*** Opening of PROVIDED DATA ***

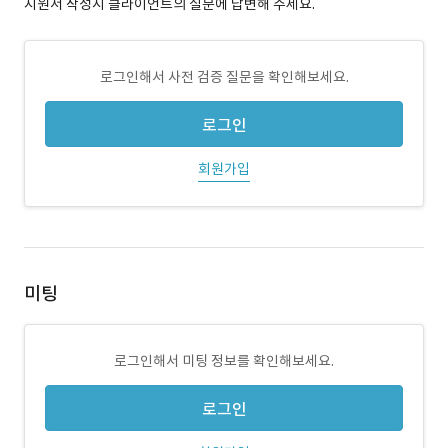
지원서 작성시 클라이언트의 질문에 답변해 주세요.
로그인해서 사전 검증 질문을 확인해보세요.
로그인
회원가입
미팅
로그인해서 미팅 정보를 확인해보세요.
로그인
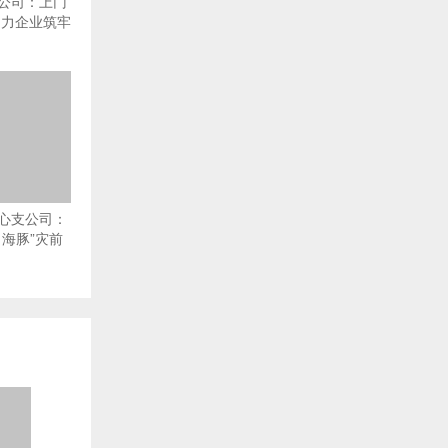
公司：上门
助力企业筑牢
心支公司：
海豚”灾前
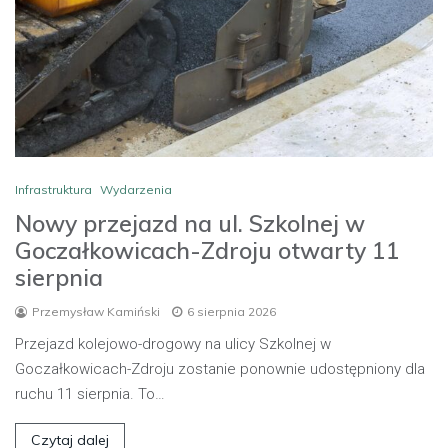
Infrastruktura
Wydarzenia
Nowy przejazd na ul. Szkolnej w
Goczałkowicach-Zdroju otwarty 11
sierpnia
Przemysław Kamiński
6 sierpnia 2026
Przejazd kolejowo-drogowy na ulicy Szkolnej w
Goczałkowicach-Zdroju zostanie ponownie udostępniony dla
ruchu 11 sierpnia. To…
Czytaj dalej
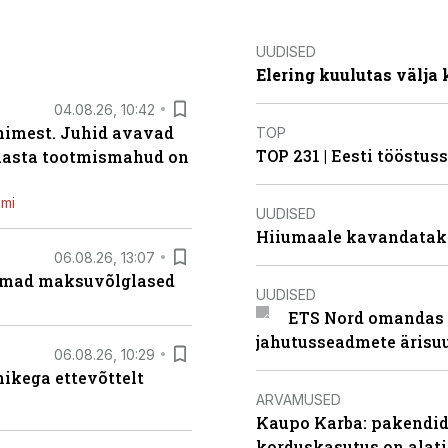
UUDISED
Elering kuulutas välja
04.08.26, 10:42
inimest. Juhid avavad
TOP
TOP 231 | Eesti tööstu
 aasta tootmismahud on
emi
UUDISED
Hiiumaale kavandatak
06.08.26, 13:07
uremad maksuvõlglased
UUDISED
ETS Nord omandas 
jahutusseadmete ärisu
06.08.26, 10:29
kega ettevõttelt
ARVAMUSED
Kaupo Karba: pakendide
korduskasutus on alat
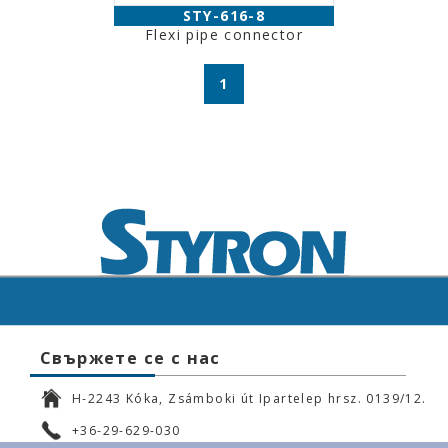
STY-616-8
Flexi pipe connector
1
Свържете се с нас
H-2243 Kóka, Zsámboki út Ipartelep hrsz. 0139/12.
+36-29-629-030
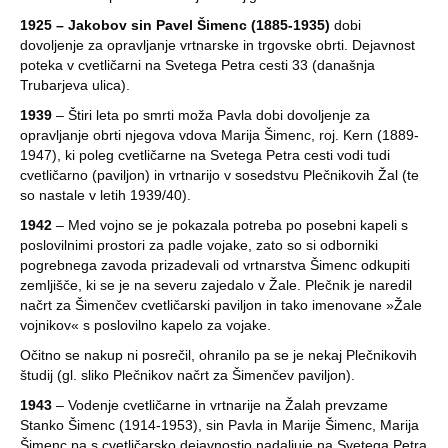
1925 – Jakobov sin Pavel Šimenc (1885-1935)
dobi
dovoljenje za opravljanje vrtnarske in trgovske obrti. Dejavnost
poteka v cvetličarni na Svetega Petra cesti 33 (današnja
Trubarjeva ulica).
1939
– Štiri leta po smrti moža Pavla dobi dovoljenje za
opravljanje obrti njegova vdova Marija Šimenc, roj. Kern (1889-
1947), ki poleg cvetličarne na Svetega Petra cesti vodi tudi
cvetličarno (paviljon) in vrtnarijo v sosedstvu Plečnikovih Žal (te
so nastale v letih 1939/40).
1942
– Med vojno se je pokazala potreba po posebni kapeli s
poslovilnimi prostori za padle vojake, zato so si odborniki
pogrebnega zavoda prizadevali od vrtnarstva Šimenc odkupiti
zemljišče, ki se je na severu zajedalo v Žale. Plečnik je naredil
načrt za Šimenčev cvetličarski paviljon in tako imenovane »Žale
vojnikov« s poslovilno kapelo za vojake.
Očitno se nakup ni posrečil, ohranilo pa se je nekaj Plečnikovih
študij (gl. sliko Plečnikov načrt za Šimenčev paviljon).
1943
– Vodenje cvetličarne in vrtnarije na Žalah prevzame
Stanko Šimenc (1914-1953), sin Pavla in Marije Šimenc, Marija
Šimenc pa s cvetličarsko dejavnostjo nadaljuje na Svetega Petra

*** Close of PROVIDED DATA ***

▶ [TASK DESCRIPTION]: Output exactly the lines above that lie between the line with "jahutusseadmete ärisu" and the line with "pogrebnega zavoda prizadevali", those two lines included, and no pictures.

▶ [SOLUTION TO THE EXERCISE]:
jahutusseadmete ärisu
06.08.26, 10:29
kega ettevõttelt
ARVAMUSED
Kaupo Karba: pakendide
korduskasutus on alat
STY-616-8
Flexi pipe connector
1
Свържете се с нас
H-2243 Kóka, Zsámboki út Ipartelep hrsz. 0139/12.
+36-29-629-030
1925 – Jakobov sin Pavel Šimenc (1885-1935)
dobi
dovoljenje za opravljanje vrtnarske in trgovske obrti. Dejavnost
poteka v cvetličarni na Svetega Petra cesti 33 (današnja
Trubarjeva ulica).
1939
– Štiri leta po smrti moža Pavla dobi dovoljenje za
opravljanje obrti njegova vdova Marija Šimenc, roj. Kern (1889-
1947), ki poleg cvetličarne na Svetega Petra cesti vodi tudi
cvetličarno (paviljon) in vrtnarijo v sosedstvu Plečnikovih Žal (te
so nastale v letih 1939/40).
1942
– Med vojno se je pokazala potreba po posebni kapeli s
poslovilnimi prostori za padle vojake, zato so si odborniki
pogrebnega zavoda prizadevali od vrtnarstva Šimenc odkupiti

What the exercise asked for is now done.